While the University System of Georgia and Board of Regents have formed a committee to examine building names across campuses, the announcement of the review sidestepped any reference to Confederate memorials or Black Lives Matter, an indication of how fraught with controversy this process could be.
Amber Roessner, co-founder of the campaign #RenameGrady and an associate professor in the University of Tennessee's School of Journalism & Electronic Media, applauds the creation of the committee as an initial step.
“But we will not rest until change is enacted, until symbols of white supremacy have been deconstructed and dismantled,” she said.
In the past, some Grady College alums have argued the name holds clout and should remain. The j-school’s motto is “We are Grady.”

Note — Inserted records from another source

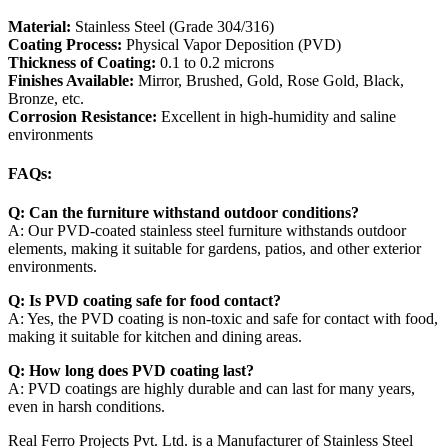
Material:
Stainless Steel (Grade 304/316)
Coating Process:
Physical Vapor Deposition (PVD)
Thickness of Coating:
0.1 to 0.2 microns
Finishes Available:
Mirror, Brushed, Gold, Rose Gold, Black,
Bronze, etc.
Corrosion Resistance:
Excellent in high-humidity and saline
environments
FAQs:
Q: Can the furniture withstand outdoor conditions?
A: Our PVD-coated stainless steel furniture withstands outdoor
elements, making it suitable for gardens, patios, and other exterior
environments.
Q: Is PVD coating safe for food contact?
A: Yes, the PVD coating is non-toxic and safe for contact with food,
making it suitable for kitchen and dining areas.
Q: How long does PVD coating last?
A: PVD coatings are highly durable and can last for many years,
even in harsh conditions.
Real Ferro Projects Pvt. Ltd. is a Manufacturer of Stainless Steel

But Mandi Woodruff, a 2009 Grady grad and now executive editor of LendingTree, said, "Maybe Grady rolls off the tongue easily and fits nicely on a branded school polo shirt or beer koozie, but is that what we're really prioritizing here? I would personally be thrilled to explain to someone who has never heard of the Charlayne Hunter-Gault School of Journalism and Mass Communication that it was formerly called Grady but school leadership and alumni worked together to rename it to usher in a new era of inclusivity and recognize a trailblazing journalist who paved the way for generations of Black journalists to receive the quality education they deserved."
Forde understands graduates may feel an emotional attachment to Grady College even while having little sense of its namesake.
“They have no background knowledge of who that person was. But the soft power that statues, monuments and building names hold is not insignificant,” said Forde. She is an editor of the book “Journalism and Jim Crow: The Press and the Making of White Supremacy in the New South,” due out next spring. “These things are part of a long long history of anti-Black racism. When these names are emblazoned across public landscapes, they are telling a story.”
Those stories have been sanitized and romanticized, Forde said.
“During my education in the state of Georgia and at the university, I learned three sentences about Henry W. Grady: He was a masterful orator; he was the managing editor at The Atlanta Constitution; and he championed a progressive, New South,” said Roessner. “Like my fellow classmates, I had been exposed to the whitewashing of American history, the mythologization of the lost cause.”
After co-editing a volume about social justice crusader and advocacy journalist Ida B. Wells-Barnett, Roessner said she learned that “Henry W. Grady’s New South was the latest version of the Old South; his vision of progress was predicated upon the convict leasing system, what scholars have acknowledged was slavery by another name.””
Kimberly Davis, a member of the #RenameGrady task force, is a fourth generation Athens resident, and her ancestors include enslaved people. It's time, she said, to tell the truth about Henry Grady and other "heroes" of the South who deprived Black citizens of their rights.
“It is only then can we get the best blueprint for who should be honored and why,” said Davis, a journalist and researcher who earned a master’s degree from UGA in 2008. “I’ve heard so many stories of Black students in high schools across the state who do not want to come to UGA because they don’t feel it is a welcoming place for them. We are losing far more than we gain by keeping Grady.”
Hunter-Gault’s courage enabled other Black students to attend UGA, including Davis’ parents who met at UGA in 1970, nine years after the campus was integrated. “Generations of my family were denied entrance to the university because they are Black,” said Davis. “It is time to honor the woman who made our entrance into UGA possible.”